On getting started doing golf course art

VD: “Right. Well, I was known as the artist in Attica. I spent, out of the 27 years, I spent 25 of those years in Attica. So over the years I had publicity on my case because the local newspaper had came to believe in my innocence, but there wasn’t a judge in Buffalo that would do anything about it. So the warden and the officers in Attica knew that I was innocent of the crime and would always check in on me and look in and see if I was all right and everything like that, but they knew that I drew also. So the warden came to me one day and asked me could I draw his favorite hole, which was Augusta, the 12th hole at Augusta.”

“I’d never golfed before. I mean, I’m from the inner city. So it was like all right, I guess I can do it. I knew nothing about golf. I drew the Augusta 12th hole. He loved it. Other inmates loved it and one of the inmates encouraged me to draw more golf holes. I said, “What are you talking about? What for? That doesn’t even makes sense.” He says, “I love the golf course, I think you should draw more.” He planted the seed.”

“A week later I went around and I got some old golf magazines, Golf Digest magazines, and I start pulling out the pictures that I loved. The guy gave me some really old ones that he had in his cell. So I start pulling out the ones that I liked, the ones that I thought was pretty and then from there I started drawing them. Whenever I put my mind into something, I just go in and really hard. So for months and months, all I did was draw golf courses. Okay. “

“Eventually I started reading the columns out of the Golf Digest magazine and I came across Max Adler’s, called Golf Saved My Life. I kind of put the two together because it was like golf was saving my life because being there was really, really stressful and hard and every day was a challenge. I have friends that committed suicide. I didn’t know if I was going to be the next person that my mind was going to snap.”

On the positive reception his art got in Attica

VD: “Well let me tell you this. Right. Like I said, there’s so many guys … I mean guys that done killed three, four people were stopping at the cell saying, “Wow, I love that golf course.” These are guys that had never golfed before. So I’m saying if these guys love the golf courses that I’m drawing, I can only imagine how golfers would feel, because I mean these guys never golf. Maybe one out of 10 have golfed. You know what I’m saying?”

“So it really gave me the boost, the determination it gave me and inspired me to keep pushing it. I felt like, wow, this is something that you really like doing now because I got satisfaction out of other people looking at my drawings and loving them. This is what motivates me.”

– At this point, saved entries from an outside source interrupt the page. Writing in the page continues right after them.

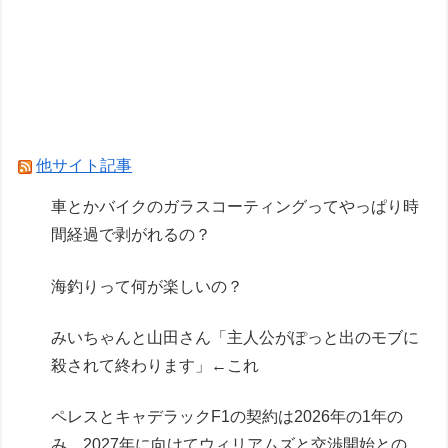
うの欲しい」とかある？
車のエアコンは外気取入派？それとも内気循環
派？
車とかバイクのガラスコーティングってやっぱり
時間経過で剥がれるの？
他サイト記事
Powered by livedoor 相互RSS
車とかバイクのガラスコーティングってやっぱり時
間経過で剥がれるの？
海釣りって何が楽しいの？
みいちゃんと山田さん「主人公がぽっと出のモブに
殺されて終わります」←これ
ペレスとキャデラックF1の契約は2026年の1年の
み、2027年に向けてウィリアムズと交渉開始との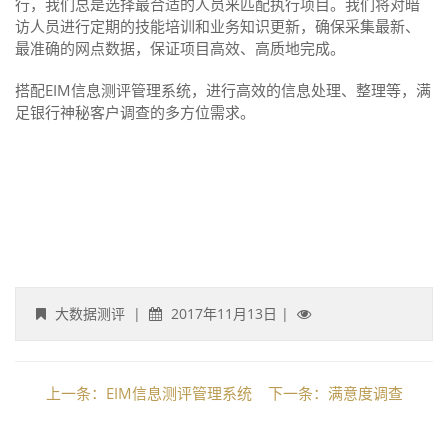
行，我们总是选择最合适的人员来匹配执行项目。我们将对暗
访人员进行定期的技能培训和业务知识更新，确保采集最新、
最准确的网点数据，保证项目高效、高质地完成。
搭配EIM信息测评管理系统，进行高效的信息处理、整理等，满
足银行神秘客户调查的多方位需求。
大数据测评
|
2017年11月13日
|
上一条：EIM信息测评管理系统
下一条：满意度调查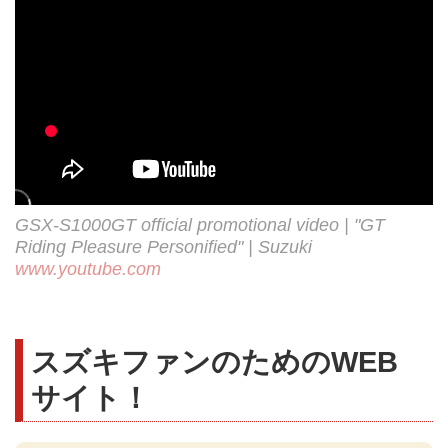
GSX-S1000GT official promotional video | "GT
Riding Pleasure Personified" | Suzuki
www.youtube.com
スズキファンのためのWEB
サイト！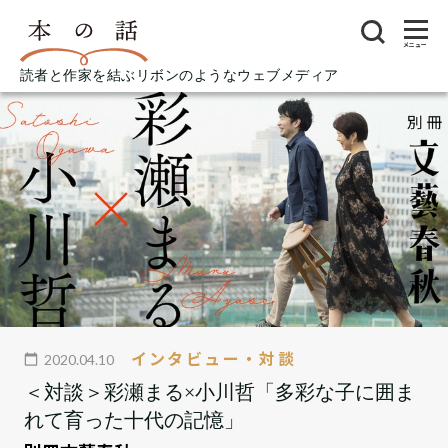
メニュー
読者と作家を結ぶリボンのようなウェブメディア
インタビュー・対談
2020.04.10
＜対談＞彩瀬まる×小川哲「多彩な子に囲ま
れて育った十代の記憶」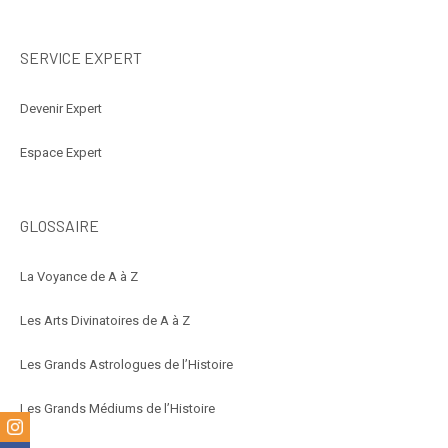
SERVICE EXPERT
Devenir Expert
Espace Expert
GLOSSAIRE
La Voyance de A à Z
Les Arts Divinatoires de A à Z
Les Grands Astrologues de l’Histoire
Les Grands Médiums de l’Histoire
m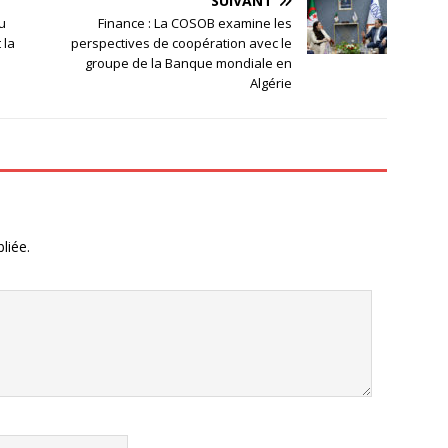
SUIVANT
u
Finance : La COSOB examine les
 la
perspectives de coopération avec le
groupe de la Banque mondiale en
Algérie
liée.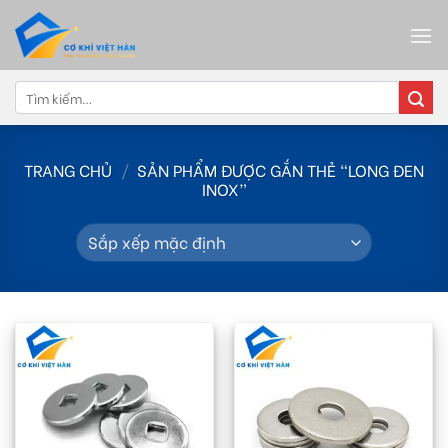
Skip
to
content
Tìm
kiếm:
TRANG CHỦ
/
SẢN PHẨM ĐƯỢC GẮN THẺ “LONG ĐEN
INOX”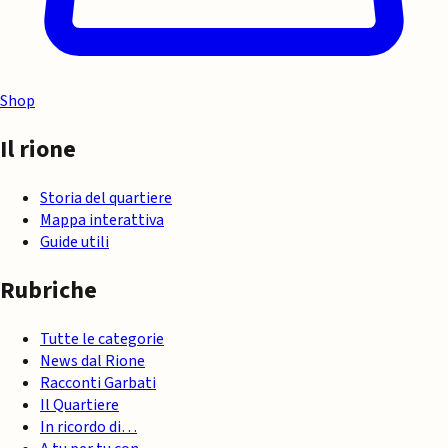
Shop
Il rione
Storia del quartiere
Mappa interattiva
Guide utili
Rubriche
Tutte le categorie
News dal Rione
Racconti Garbati
Il Quartiere
In ricordo di…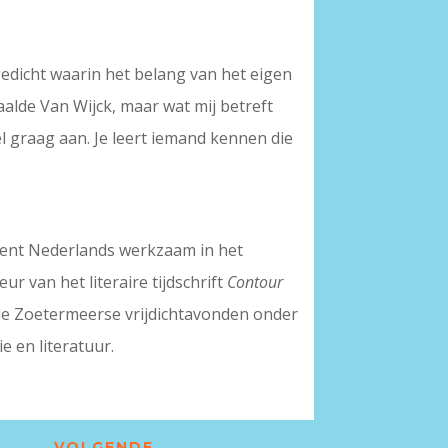
gedicht waarin het belang van het eigen
taalde Van Wijck, maar wat mij betreft
el graag aan. Je leert iemand kennen die
ocent Nederlands werkzaam in het
r van het literaire tijdschrift
Contour
 de Zoetermeerse vrijdichtavonden onder
e en literatuur.
VOLGENDE
→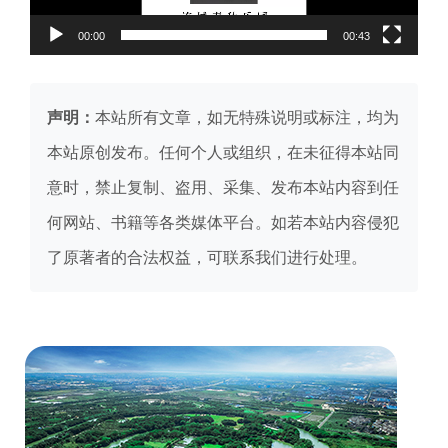
00:00
00:43
声明：
本站所有文章，如无特殊说明或标注，均为
本站原创发布。任何个人或组织，在未征得本站同
意时，禁止复制、盗用、采集、发布本站内容到任
何网站、书籍等各类媒体平台。如若本站内容侵犯
了原著者的合法权益，可联系我们进行处理。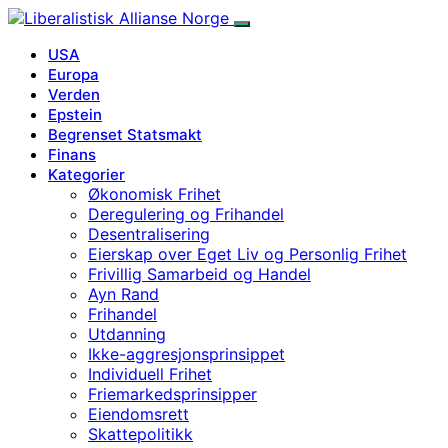
USA
Europa
Verden
Epstein
Begrenset Statsmakt
Finans
Kategorier
Økonomisk Frihet
Deregulering og Frihandel
Desentralisering
Eierskap over Eget Liv og Personlig Frihet
Frivillig Samarbeid og Handel
Ayn Rand
Frihandel
Utdanning
Ikke-aggresjonsprinsippet
Individuell Frihet
Friemarkedsprinsipper
Eiendomsrett
Skattepolitikk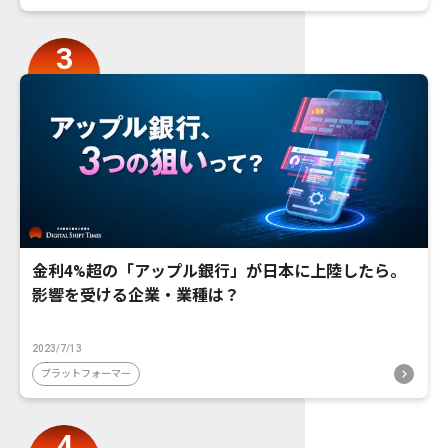
金利4%超の「アップル銀行」が日本に上陸したら。
影響を受ける企業・業種は？
2023/7/13
プラットフォーマー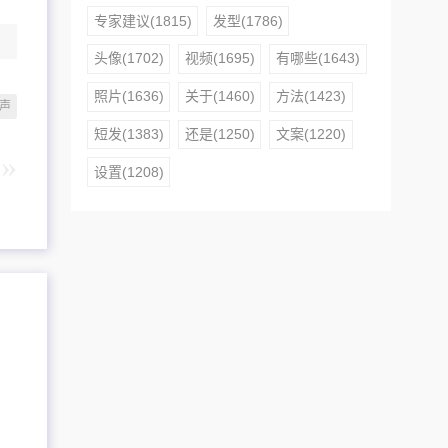
专家建议(1815)
发型(1786)
头像(1702)
视频(1695)
有哪些(1643)
照片(1636)
关于(1460)
方法(1423)
声
短发(1383)
还是(1250)
文案(1220)
设置(1208)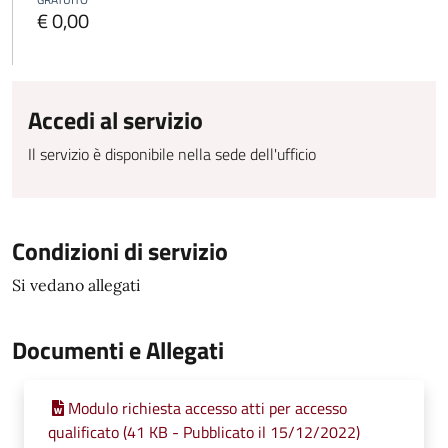
€ 0,00
Accedi al servizio
Il servizio è disponibile nella sede dell'ufficio
Condizioni di servizio
Si vedano allegati
Documenti e Allegati
Modulo richiesta accesso atti per accesso
qualificato (41 KB - Pubblicato il 15/12/2022)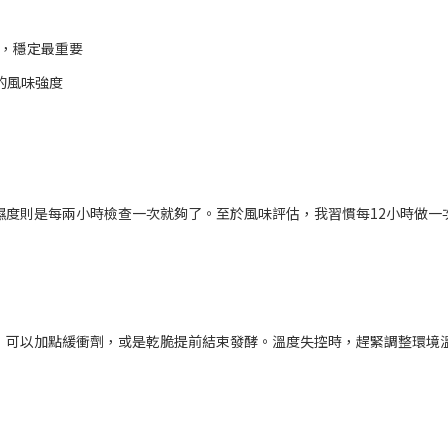
樣，穩定最重要
的風味強度
濕度則是每兩小時檢查一次就夠了。至於風味評估，我習慣每12小時做一
，可以加點緩衝劑，或是乾脆提前結束發酵。溫度失控時，趕緊調整環境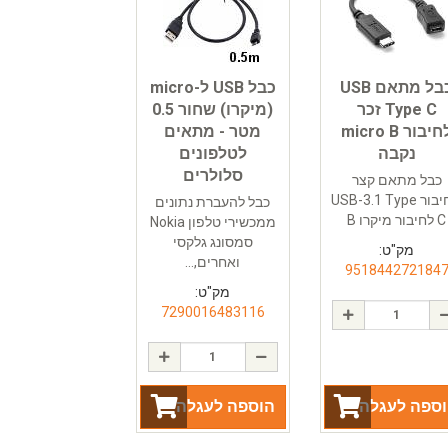
כבל מתאם USB
כבל USB ל-micro
Type C זכר
(מיקרו) שחור 0.5
לחיבור micro B
מטר - מתאים
נקבה
לטלפונים
סלולרים
כבל מתאם קצר
מחיבור USB-3.1 Type
כבל להעברת נתונים
C לחיבור מיקרו B
ממכשירי טלפון Nokia
סמסונג גלקסי
מק"ט:
ואחרים,...
951844272184
מק"ט:
7290016483116
ספה לעגלה
הוספה לעגלה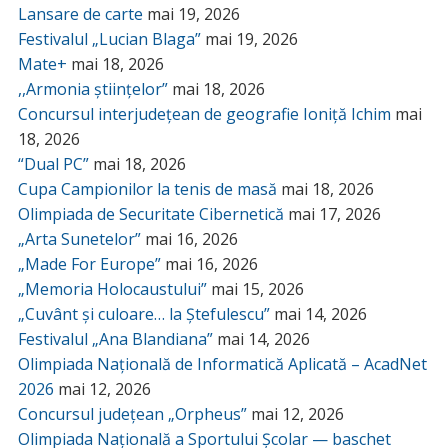
Lansare de carte
mai 19, 2026
Festivalul „Lucian Blaga”
mai 19, 2026
Mate+
mai 18, 2026
,,Armonia științelor”
mai 18, 2026
Concursul interjudețean de geografie Ioniță Ichim
mai
18, 2026
“Dual PC”
mai 18, 2026
Cupa Campionilor la tenis de masă
mai 18, 2026
Olimpiada de Securitate Cibernetică
mai 17, 2026
„Arta Sunetelor”
mai 16, 2026
„Made For Europe”
mai 16, 2026
„Memoria Holocaustului”
mai 15, 2026
„Cuvânt și culoare… la Ștefulescu”
mai 14, 2026
Festivalul „Ana Blandiana”
mai 14, 2026
Olimpiada Națională de Informatică Aplicată – AcadNet
2026
mai 12, 2026
Concursul județean „Orpheus”
mai 12, 2026
Olimpiada Națională a Sportului Școlar — baschet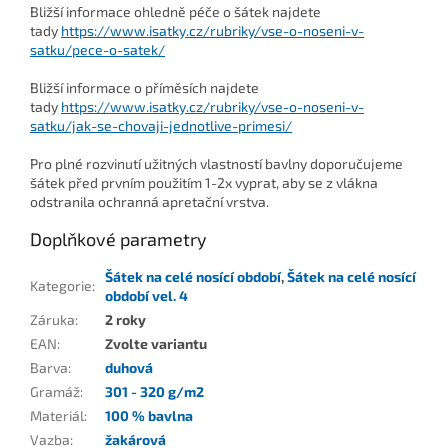
Bližší informace ohledně péče o šátek najdete
tady
https://www.isatky.cz/rubriky/vse-o-noseni-v-
satku/pece-o-satek/
Bližší informace o příměsích najdete
tady
https://www.isatky.cz/rubriky/vse-o-noseni-v-
satku/jak-se-chovaji-jednotlive-primesi/
Pro plné rozvinutí užitných vlastností bavlny doporučujeme
šátek před prvním použitím 1-2x vyprat, aby se z vlákna
odstranila ochranná apretační vrstva.
Doplňkové parametry
Šátek na celé nosící období
,
Šátek na celé nosící
Kategorie
:
období vel. 4
Záruka
:
2 roky
EAN
:
Zvolte variantu
Barva
:
duhová
Gramáž
:
301 - 320 g/m2
Materiál
:
100 % bavlna
Vazba
:
žakárová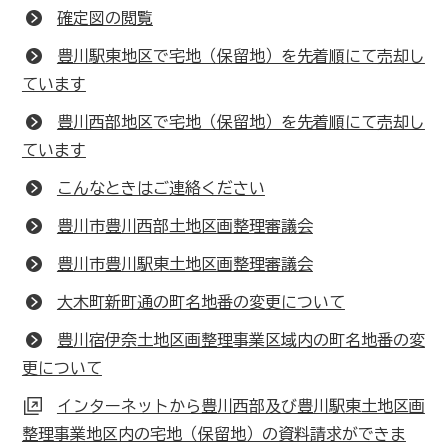
確定図の閲覧
豊川駅東地区で宅地（保留地）を先着順にて売却し
ています
豊川西部地区で宅地（保留地）を先着順にて売却し
ています
こんなときはご連絡ください
豊川市豊川西部土地区画整理審議会
豊川市豊川駅東土地区画整理審議会
大木町新町通の町名地番の変更について
豊川宿伊奈土地区画整理事業区域内の町名地番の変
更について
インターネットから豊川西部及び豊川駅東土地区画
整理事業地区内の宅地（保留地）の資料請求ができま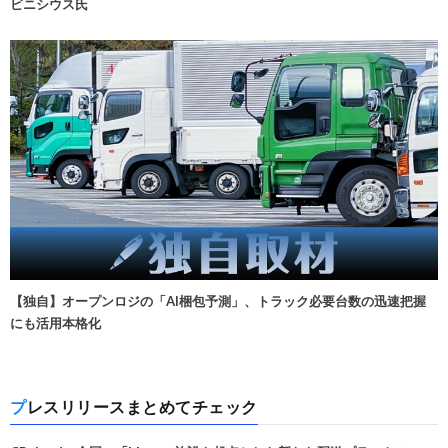
ビニシウス氏
【独自】オープンロジの「AI梱包予測」、トラック必要台数の迅速把握
にも活用本格化
プレスリリースまとめてチェック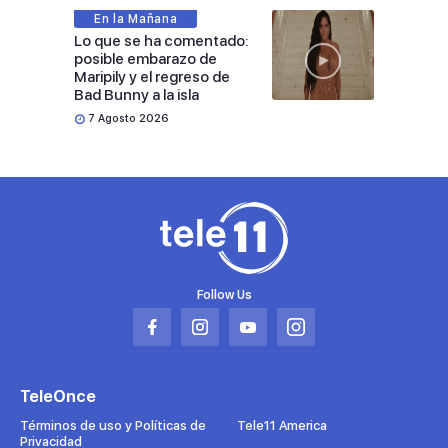
En la Mañana
Lo que se ha comentado:
posible embarazo de
Maripily y el regreso de
Bad Bunny a la isla
7 Agosto 2026
Follow Us
Abrir
Abrir
Abrir
Abrir
en
en
en
en
una
una
una
una
TeleOnce
nueva
nueva
nueva
nueva
pestaña
pestaña
pestaña
pestaña
Términos de uso y Políticas de
Tele11 America
Privacidad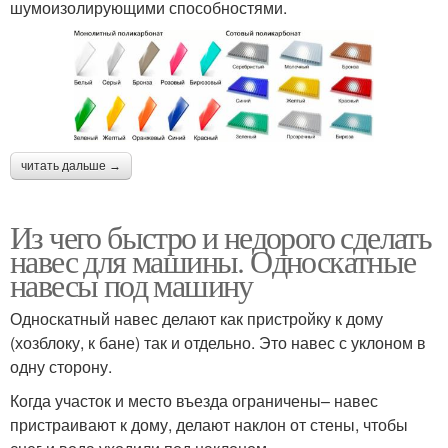
шумоизолирующими способностями.
читать дальше →
Из чего быстро и недорого сделать
навес для машины. Односкатные
навесы под машину
Односкатный навес делают как пристройку к дому
(хозблоку, к бане) так и отдельно. Это навес с уклоном в
одну сторону.
Когда участок и место въезда ограничены– навес
пристраивают к дому, делают наклон от стены, чтобы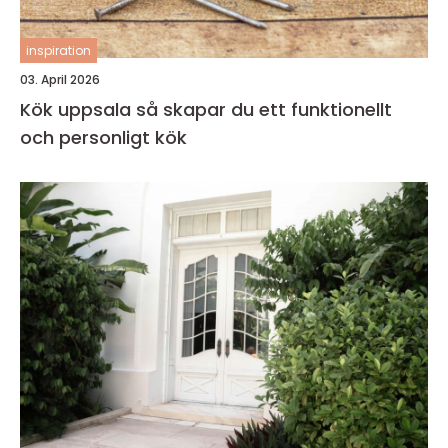
inspiration
03. April 2026
Kök uppsala så skapar du ett funktionellt
och personligt kök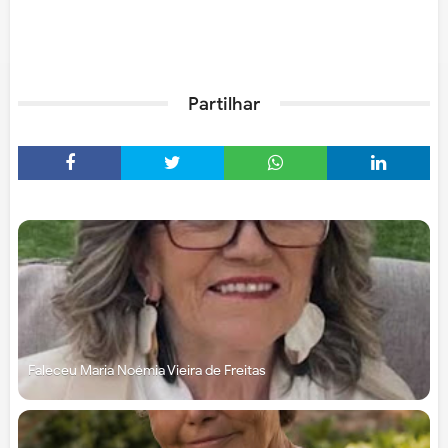
Partilhar
Faleceu Maria Noémia Vieira de Freitas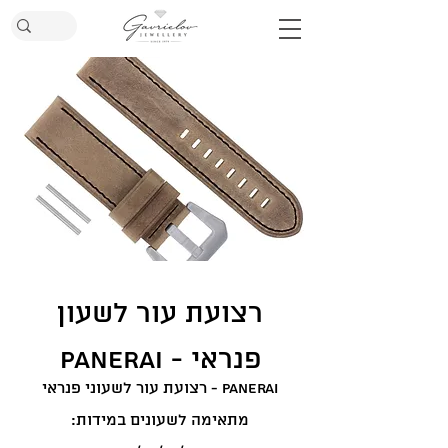
רצועת עור לשעון
פנראי - Panerai
רצועת עור לשעוני פנראי - Panerai
:מתאימה לשעונים במידות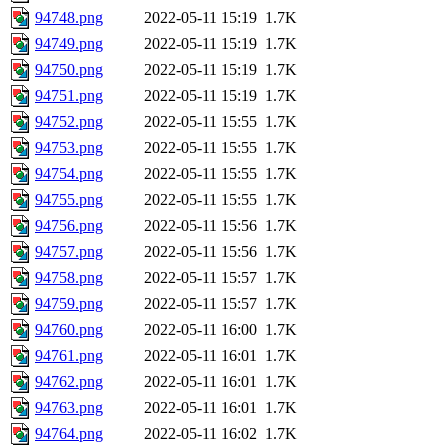
94748.png
2022-05-11 15:19
1.7K
94749.png
2022-05-11 15:19
1.7K
94750.png
2022-05-11 15:19
1.7K
94751.png
2022-05-11 15:19
1.7K
94752.png
2022-05-11 15:55
1.7K
94753.png
2022-05-11 15:55
1.7K
94754.png
2022-05-11 15:55
1.7K
94755.png
2022-05-11 15:55
1.7K
94756.png
2022-05-11 15:56
1.7K
94757.png
2022-05-11 15:56
1.7K
94758.png
2022-05-11 15:57
1.7K
94759.png
2022-05-11 15:57
1.7K
94760.png
2022-05-11 16:00
1.7K
94761.png
2022-05-11 16:01
1.7K
94762.png
2022-05-11 16:01
1.7K
94763.png
2022-05-11 16:01
1.7K
94764.png
2022-05-11 16:02
1.7K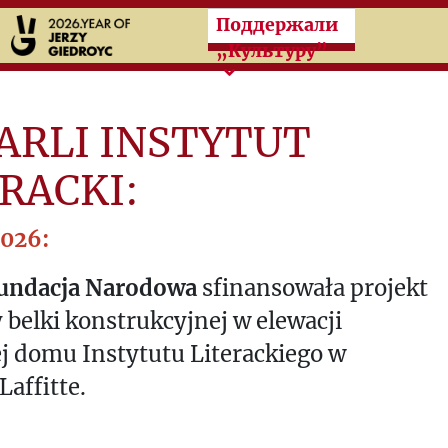
Przeskocz do treści zasad
Поддержали
„Культуру”
ARLI INSTYTUT
RACKI:
2026:
Fundacja Narodowa
sfinansowała projekt
belki konstrukcyjnej w elewacji
j domu Instytutu Literackiego w
Laffitte.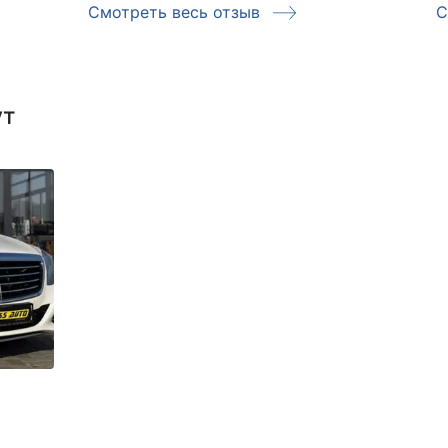
Смотреть весь отзыв
С
ут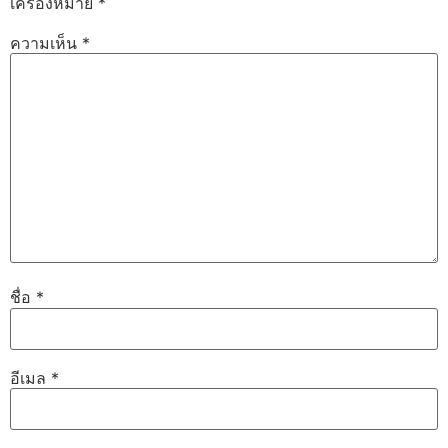
เครื่องหมาย
*
ความเห็น
*
ชื่อ
*
อีเมล
*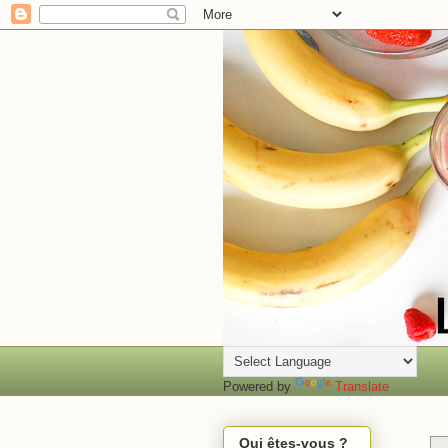
Powered by
Translate
Qui êtes-vous ?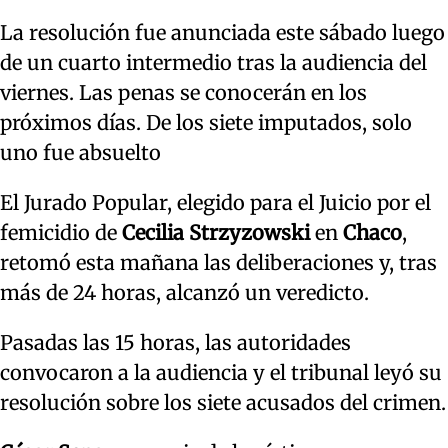
La resolución fue anunciada este sábado luego
de un cuarto intermedio tras la audiencia del
viernes. Las penas se conocerán en los
próximos días. De los siete imputados, solo
uno fue absuelto
El Jurado Popular, elegido para el Juicio por el
femicidio de
Cecilia Strzyzowski
en
Chaco
,
retomó esta mañana las deliberaciones y, tras
más de 24 horas, alcanzó un veredicto.
Pasadas las 15 horas, las autoridades
convocaron a la audiencia y el tribunal leyó su
resolución sobre los siete acusados del crimen.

On how he spent his time in prison

VD: “Well the thing is, is this. God was always with me. I prayed a lot. I prayed every day. Okay. And I just stayed positive. I read hundreds and hundreds of self help books, motivational books, anything to fill my mind with positive things and energy so that I wouldn’t become negative or fall into that whole negative thing that you see. I’ve seen a lot of prisoners fall into where they lose hope, they become bitter, angry, upset with the world and all that other stuff. I was determined not to allow that to happen to me. So I had to push my willpower to the max.”

“At the same time, I was drawing up to 10 hours a day. So I was really like, listen, if I got to become the best artist in the world in order to get my freedom, then that’s what I’ll do. And this is why I mean I pushed myself to the limit. I’ve done some golf drawings that were … these are all drawings now, not paintings. I’ve done some drawings that people have never even seen. I got a 60 by 90 drawing.”

On his artistic style

VD: “…I had to develop my own style over a course of I would say 20 years. Just every day I had to learn from error. I didn’t have no teacher, so I had to learn through trial and error of what to do, what not to do, how to blend colors, what worked, what didn’t work, how to layer everything on top of each other. My goal has always been to make the drawings look like a painting.”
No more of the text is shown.